I was working overseas on a medium term assigment of 3.5 years for a subsidiary. 1999-2003.
But I still had unused contribution room back in my Canadian RRSP account.
So I would money back to Canada and dump in about 20K every year to the RRSP and the balance back them was about 180K.
For three years I put in 20K and the balance stayed at about 180K.
But then the market started to pick up, and by feeding in funds when sliding down I had gathered more units.
(This was back in the days of bank mutual funds)

That tought me not to get too excited when financial waters get choppy.
I dont know if I would have learned the lesson as well if finfluencer ideas were to be in my brain.
Trying to sell me x as solution to a falling market.

By feeding the rrsp while overseas, I had deductions to use once I started back to work for the Canadian head office again.
 

Mandala

Active member
Jan 2, 2025
283
201
43
I have to disagree with you on "need to research which index fund to buy":

I disagree. Can you stomach a 30% market drop without panic? What is your time line?
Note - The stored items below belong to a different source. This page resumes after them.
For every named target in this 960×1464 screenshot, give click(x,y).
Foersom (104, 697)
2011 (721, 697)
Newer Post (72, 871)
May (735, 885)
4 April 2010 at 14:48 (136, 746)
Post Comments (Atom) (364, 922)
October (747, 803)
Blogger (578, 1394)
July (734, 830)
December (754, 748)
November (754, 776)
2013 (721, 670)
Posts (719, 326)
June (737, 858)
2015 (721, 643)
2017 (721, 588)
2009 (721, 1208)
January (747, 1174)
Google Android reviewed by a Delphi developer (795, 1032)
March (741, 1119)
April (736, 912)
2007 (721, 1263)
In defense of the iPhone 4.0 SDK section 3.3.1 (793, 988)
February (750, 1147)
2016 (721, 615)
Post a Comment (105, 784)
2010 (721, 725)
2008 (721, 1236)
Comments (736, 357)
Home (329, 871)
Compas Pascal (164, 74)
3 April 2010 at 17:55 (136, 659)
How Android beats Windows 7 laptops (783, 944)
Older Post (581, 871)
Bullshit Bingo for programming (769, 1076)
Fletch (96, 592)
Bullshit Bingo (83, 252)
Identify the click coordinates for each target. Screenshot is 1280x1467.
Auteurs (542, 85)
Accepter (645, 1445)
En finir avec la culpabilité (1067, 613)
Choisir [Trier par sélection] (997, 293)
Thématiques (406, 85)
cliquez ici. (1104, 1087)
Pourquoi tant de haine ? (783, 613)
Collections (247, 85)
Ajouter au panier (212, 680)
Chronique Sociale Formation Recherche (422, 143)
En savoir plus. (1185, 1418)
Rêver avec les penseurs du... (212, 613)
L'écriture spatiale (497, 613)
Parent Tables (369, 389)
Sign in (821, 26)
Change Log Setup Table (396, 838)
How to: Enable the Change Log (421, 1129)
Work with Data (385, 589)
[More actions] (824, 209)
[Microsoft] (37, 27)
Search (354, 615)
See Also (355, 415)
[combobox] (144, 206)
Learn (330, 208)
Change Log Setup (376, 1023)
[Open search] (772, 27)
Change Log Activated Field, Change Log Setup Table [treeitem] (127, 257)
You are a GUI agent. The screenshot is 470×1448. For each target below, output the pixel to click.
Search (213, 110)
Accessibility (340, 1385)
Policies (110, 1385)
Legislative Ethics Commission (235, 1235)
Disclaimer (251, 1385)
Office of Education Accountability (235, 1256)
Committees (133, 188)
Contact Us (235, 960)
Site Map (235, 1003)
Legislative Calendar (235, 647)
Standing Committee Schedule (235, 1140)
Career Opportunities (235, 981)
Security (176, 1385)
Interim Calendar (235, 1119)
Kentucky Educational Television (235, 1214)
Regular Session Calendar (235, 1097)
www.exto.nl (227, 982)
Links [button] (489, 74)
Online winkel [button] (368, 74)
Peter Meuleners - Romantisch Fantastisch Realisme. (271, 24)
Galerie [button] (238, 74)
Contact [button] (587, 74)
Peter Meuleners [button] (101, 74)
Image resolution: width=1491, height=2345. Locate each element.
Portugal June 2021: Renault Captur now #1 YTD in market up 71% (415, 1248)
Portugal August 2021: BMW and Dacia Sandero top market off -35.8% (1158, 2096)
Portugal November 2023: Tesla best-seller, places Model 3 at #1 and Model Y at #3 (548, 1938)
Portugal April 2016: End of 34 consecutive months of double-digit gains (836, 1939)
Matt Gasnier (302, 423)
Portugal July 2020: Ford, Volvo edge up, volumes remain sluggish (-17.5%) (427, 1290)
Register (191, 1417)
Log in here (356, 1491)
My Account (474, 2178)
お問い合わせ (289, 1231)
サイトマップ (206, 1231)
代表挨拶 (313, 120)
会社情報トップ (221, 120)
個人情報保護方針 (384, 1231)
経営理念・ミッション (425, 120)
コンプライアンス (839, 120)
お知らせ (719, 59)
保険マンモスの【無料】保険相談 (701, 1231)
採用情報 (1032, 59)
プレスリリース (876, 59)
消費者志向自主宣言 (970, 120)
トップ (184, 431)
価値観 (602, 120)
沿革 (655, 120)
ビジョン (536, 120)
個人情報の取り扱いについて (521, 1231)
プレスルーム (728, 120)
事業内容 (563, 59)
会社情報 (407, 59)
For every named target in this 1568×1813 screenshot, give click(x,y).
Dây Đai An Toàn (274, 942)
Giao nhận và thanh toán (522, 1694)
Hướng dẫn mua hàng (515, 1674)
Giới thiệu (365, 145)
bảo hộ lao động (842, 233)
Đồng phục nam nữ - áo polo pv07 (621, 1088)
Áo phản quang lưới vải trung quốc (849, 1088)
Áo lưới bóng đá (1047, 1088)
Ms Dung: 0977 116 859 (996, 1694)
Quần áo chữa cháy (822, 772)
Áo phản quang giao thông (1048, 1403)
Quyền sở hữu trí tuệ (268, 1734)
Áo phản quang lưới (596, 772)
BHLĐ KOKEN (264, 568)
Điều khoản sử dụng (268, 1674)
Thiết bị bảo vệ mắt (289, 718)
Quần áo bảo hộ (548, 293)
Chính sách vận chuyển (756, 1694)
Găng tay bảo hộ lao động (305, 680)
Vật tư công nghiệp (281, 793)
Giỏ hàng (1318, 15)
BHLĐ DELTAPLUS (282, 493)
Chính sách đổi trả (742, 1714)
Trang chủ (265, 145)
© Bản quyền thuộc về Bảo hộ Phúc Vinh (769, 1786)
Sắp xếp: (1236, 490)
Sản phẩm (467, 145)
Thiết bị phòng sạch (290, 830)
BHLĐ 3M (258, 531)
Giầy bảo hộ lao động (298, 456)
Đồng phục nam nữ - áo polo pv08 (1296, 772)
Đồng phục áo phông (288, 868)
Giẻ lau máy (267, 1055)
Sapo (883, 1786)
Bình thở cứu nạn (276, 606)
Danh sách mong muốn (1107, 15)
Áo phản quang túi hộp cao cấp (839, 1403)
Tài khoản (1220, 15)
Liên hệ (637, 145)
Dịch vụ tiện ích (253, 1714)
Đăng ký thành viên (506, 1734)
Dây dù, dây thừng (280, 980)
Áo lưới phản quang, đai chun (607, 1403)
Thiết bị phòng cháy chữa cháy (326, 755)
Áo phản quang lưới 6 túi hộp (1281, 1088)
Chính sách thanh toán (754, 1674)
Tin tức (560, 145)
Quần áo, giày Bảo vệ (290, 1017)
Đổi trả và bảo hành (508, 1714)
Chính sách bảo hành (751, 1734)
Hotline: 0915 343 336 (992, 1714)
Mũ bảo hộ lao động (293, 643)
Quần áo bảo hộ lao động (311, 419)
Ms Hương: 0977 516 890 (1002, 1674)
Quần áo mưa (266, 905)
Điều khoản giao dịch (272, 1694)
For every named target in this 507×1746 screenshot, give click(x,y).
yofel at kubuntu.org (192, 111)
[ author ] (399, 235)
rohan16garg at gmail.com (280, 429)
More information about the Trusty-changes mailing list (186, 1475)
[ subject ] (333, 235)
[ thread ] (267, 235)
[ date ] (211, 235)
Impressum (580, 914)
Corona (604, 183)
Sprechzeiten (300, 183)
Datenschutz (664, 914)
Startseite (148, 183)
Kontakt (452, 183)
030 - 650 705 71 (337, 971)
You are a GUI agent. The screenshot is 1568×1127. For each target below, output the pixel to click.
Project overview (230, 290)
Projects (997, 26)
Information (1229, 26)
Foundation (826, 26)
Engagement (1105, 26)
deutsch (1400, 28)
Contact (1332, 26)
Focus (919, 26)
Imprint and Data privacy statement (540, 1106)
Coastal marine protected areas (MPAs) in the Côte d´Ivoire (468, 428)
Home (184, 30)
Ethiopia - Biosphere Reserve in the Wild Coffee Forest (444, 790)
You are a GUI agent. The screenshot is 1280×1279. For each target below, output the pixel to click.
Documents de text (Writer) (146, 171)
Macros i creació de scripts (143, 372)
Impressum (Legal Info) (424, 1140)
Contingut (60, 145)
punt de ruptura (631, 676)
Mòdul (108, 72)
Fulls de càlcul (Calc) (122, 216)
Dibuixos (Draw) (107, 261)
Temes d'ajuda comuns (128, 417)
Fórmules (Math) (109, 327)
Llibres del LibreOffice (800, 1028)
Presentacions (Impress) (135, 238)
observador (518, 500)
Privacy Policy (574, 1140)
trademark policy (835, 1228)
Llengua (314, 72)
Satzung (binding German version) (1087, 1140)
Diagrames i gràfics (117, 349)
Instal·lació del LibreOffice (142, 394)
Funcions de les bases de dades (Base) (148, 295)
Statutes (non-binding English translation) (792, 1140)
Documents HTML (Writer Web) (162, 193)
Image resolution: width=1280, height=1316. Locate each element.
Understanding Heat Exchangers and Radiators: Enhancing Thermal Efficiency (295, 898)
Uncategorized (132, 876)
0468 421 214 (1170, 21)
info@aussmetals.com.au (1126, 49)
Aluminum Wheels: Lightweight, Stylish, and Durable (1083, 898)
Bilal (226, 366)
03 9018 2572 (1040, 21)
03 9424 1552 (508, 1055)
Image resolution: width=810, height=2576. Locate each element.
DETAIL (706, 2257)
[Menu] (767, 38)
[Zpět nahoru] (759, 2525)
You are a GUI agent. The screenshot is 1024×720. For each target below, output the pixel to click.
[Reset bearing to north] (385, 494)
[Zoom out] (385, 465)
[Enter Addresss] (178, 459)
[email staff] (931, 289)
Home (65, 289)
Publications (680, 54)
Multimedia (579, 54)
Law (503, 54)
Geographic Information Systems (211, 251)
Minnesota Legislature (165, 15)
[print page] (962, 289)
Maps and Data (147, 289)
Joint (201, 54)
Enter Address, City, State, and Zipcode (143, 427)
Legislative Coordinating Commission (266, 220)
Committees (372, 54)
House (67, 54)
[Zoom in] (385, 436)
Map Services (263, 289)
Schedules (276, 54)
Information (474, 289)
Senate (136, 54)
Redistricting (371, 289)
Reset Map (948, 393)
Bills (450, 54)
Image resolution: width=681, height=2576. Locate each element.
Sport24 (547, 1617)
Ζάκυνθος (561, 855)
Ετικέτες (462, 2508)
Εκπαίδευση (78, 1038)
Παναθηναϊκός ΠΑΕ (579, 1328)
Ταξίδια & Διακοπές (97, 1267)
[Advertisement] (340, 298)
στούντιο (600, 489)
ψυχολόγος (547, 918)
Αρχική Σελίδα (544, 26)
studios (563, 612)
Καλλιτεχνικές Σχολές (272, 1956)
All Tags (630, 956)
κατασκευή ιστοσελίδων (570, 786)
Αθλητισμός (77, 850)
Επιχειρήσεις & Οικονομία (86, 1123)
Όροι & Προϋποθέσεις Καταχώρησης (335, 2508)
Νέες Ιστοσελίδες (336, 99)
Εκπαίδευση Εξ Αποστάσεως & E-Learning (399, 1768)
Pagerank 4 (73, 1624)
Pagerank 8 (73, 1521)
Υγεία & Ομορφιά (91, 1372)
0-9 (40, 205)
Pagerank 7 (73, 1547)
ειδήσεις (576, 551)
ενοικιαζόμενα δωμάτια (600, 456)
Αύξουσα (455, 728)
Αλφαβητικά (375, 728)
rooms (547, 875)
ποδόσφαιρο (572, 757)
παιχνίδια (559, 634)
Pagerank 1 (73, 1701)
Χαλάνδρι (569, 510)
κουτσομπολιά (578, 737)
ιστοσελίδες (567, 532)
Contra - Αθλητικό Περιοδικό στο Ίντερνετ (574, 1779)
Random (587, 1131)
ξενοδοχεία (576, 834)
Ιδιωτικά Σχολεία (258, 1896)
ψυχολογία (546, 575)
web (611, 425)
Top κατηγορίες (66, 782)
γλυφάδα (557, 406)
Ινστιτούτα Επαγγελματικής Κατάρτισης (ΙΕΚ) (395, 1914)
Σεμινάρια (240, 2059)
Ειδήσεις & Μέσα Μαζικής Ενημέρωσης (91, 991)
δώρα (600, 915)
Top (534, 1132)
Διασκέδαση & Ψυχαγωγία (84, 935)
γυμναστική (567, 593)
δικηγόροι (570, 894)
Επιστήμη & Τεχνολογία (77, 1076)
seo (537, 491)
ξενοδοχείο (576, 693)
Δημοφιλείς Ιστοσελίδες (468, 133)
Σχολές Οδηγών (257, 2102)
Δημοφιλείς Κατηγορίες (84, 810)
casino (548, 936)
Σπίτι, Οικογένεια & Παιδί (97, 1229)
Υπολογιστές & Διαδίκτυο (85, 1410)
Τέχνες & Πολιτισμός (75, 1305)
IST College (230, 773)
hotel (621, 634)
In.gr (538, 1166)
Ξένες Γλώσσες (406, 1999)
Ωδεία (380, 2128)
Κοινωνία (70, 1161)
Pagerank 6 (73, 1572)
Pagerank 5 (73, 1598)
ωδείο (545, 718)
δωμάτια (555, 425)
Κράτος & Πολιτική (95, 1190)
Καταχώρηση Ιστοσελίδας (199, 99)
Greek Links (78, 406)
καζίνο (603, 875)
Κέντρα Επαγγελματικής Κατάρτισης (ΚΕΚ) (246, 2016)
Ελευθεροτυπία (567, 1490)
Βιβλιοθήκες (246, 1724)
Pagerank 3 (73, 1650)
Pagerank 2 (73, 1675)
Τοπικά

What to avoid? What is the safet index fund? What gives best return if you are long term?

And registered funds and taxes so which registered funds? Which should you do puy money in RRSP
or pay down loan?

Very important decisions need to be made before you choose index funds.
 

fall

Well-known member
Dec 9, 2010
3,069
995
113
I disagree. Can you stomach a 30% market drop without panic? What is your time line?

What to avoid? What is the safet index fund? What gives best return if you are long term?

And registered funds and taxes so which registered funds? Which should you do puy money in RRSP
or pay down loan?

Very important decisions need to be made before you choose index funds.
The choice is not about the index fund, the choice is about how much risk you want to have. Passively managed market index ETFs give you the best Sharpe ratio, so, this should be your only stock investment. If you want less risk, invest part of your money in that ETF, part in fixed-income ETFs. The risk tolerance depends on your investment horizon and general attitude toward risk. However, the portfolio that consists of these two ETFs is the best portfolio for everyone (the only difference is how much to invest in each - the proportion depends on the person's risk attitude). Which exact ETF to choose from that family of ETFs does not really matter as long as the MER is low and the total market value (a good proxy for liquidity for ETFs) is high.

Taxes are a very different animal. The decision to put money in RRSP is very complex, but the main factor is your projected income (and, thus, tax brackets) when you retire and today. Assuming you are not financially constrained (e.g., you can always pull equity from HELOC), any fixed-income investment should be in RRSP (since all gains there will be taxed at the regular rate). If you are in high tax brackets, you may consider buying ETFs that follow the market by buying and selling derivatives instead of holding stocks: while they have a higher MER, they pay no dividends, and all your profit is taxed at a lower capital gain rate.